Back in the day, a boat with a VHF radio on board had to have an FCC license, and anyone who used the radio was required to use the boat’s call sign in a radio transmission. I can still recite my call sign many years later, along with all the other numbers that get attached to a person and work their way into deep memory. There was a lot less idle chatter and bad protocol on the radio back then. (Might have been because there were a lot fewer boats, too.)

Today’s VHF radios are equipped with Digital Selective Calling (DSC) features that can send out a distress signal immediately, and report your position, too, as long as your radio is connected to your GPS or carries its own receiver. With a Marine Mobile Service Identity (MMSI) number, you can take advantage of some other DSC features, including making direct calls to another MMSI-equipped boat. Together, DCS and MMSI can take in and send out real boatloads of information automatically and instantly – again, as long as you’ve taken the time to hook things together, fill out all your information, and register your radio.

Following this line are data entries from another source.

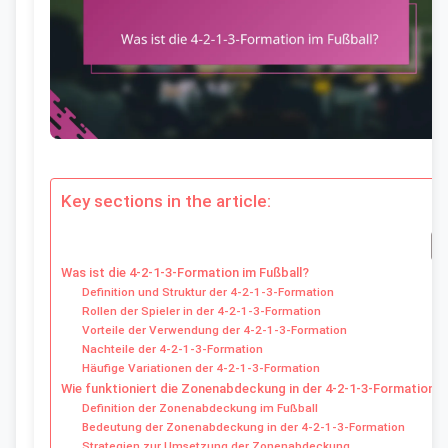
Key sections in the article:
Was ist die 4-2-1-3-Formation im Fußball?
Definition und Struktur der 4-2-1-3-Formation
Rollen der Spieler in der 4-2-1-3-Formation
Vorteile der Verwendung der 4-2-1-3-Formation
Nachteile der 4-2-1-3-Formation
Häufige Variationen der 4-2-1-3-Formation
Wie funktioniert die Zonenabdeckung in der 4-2-1-3-Formation?
Definition der Zonenabdeckung im Fußball
Bedeutung der Zonenabdeckung in der 4-2-1-3-Formation
Strategien zur Umsetzung der Zonenabdeckung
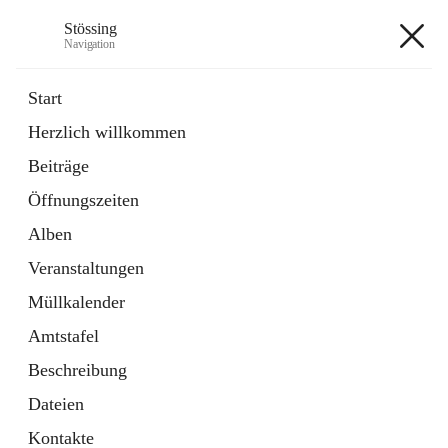
Stössing
Navigation
Stössing
Start
Herzlich willkommen
öffnet
Erhebungsblatt Trinkwasser
Beiträge
in
Datei
neuem
Öffnungszeiten
Tab
öffnet
Kindergarten
in
Ordner
Alben
neuem
Tab
Veranstaltungen
+9
Müllkalender
Amtstafel
Beschreibung
Dateien
Hauptadresse
Kontakte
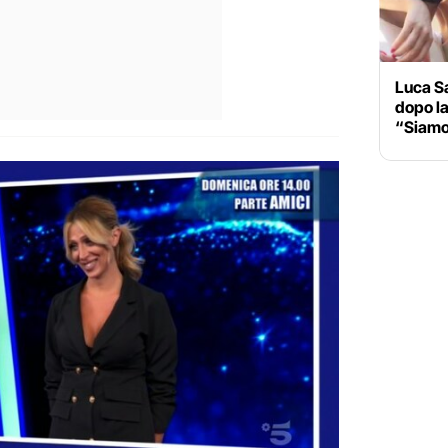
Luca Sa
dopo la
“Siamo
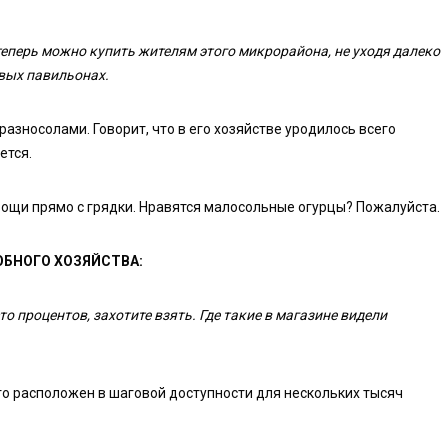
еперь можно купить жителям этого микрорайона, не уходя далеко
сивых павильонах.
азносолами. Говорит, что в его хозяйстве уродилось всего
ется.
овощи прямо с грядки. Нравятся малосольные огурцы? Пожалуйста.
ОБНОГО ХОЗЯЙСТВА:
то процентов, захотите взять. Где такие в магазине видели
то расположен в шаговой доступности для нескольких тысяч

But despite all the modern conveniences, there are three things about marine VHF that haven’t changed, and these are the most important things to remember:

First, the system is line-of-sight, antenna-to-antenna. The height of your antenna, and the ones you’re trying to reach, make all the difference. (Luckily, the U.S. Coast Guard mount their antennae way, way up.)

Second, despite the new ability to make more or less private line-of-sight calls to other DSC/MMSI-equipped boats, the essence of VHF is that it’s a broadcast, meaning your voice is cast broadly — to anyone within antenna range who is monitoring Channel 16 (as anyone with a radio on board should be). And when you’re in trouble, this is exactly what you want — a good, big, old-fashioned broadcast.  Sure, you can use your cell phone to call SeaTow or BoatUS if you run out of gas or wrap your painter in your prop and can’t free it. Those aren’t (usually) true emergencies. But if you’re in serious trouble and lives are in immediate danger, you want to get on Channel 16 and send out a Mayday call to everyone within earshot. And the Rule of the Sea says that anyone and everyone who hears your call is duty-bound to respond. That’s comforting. And effective.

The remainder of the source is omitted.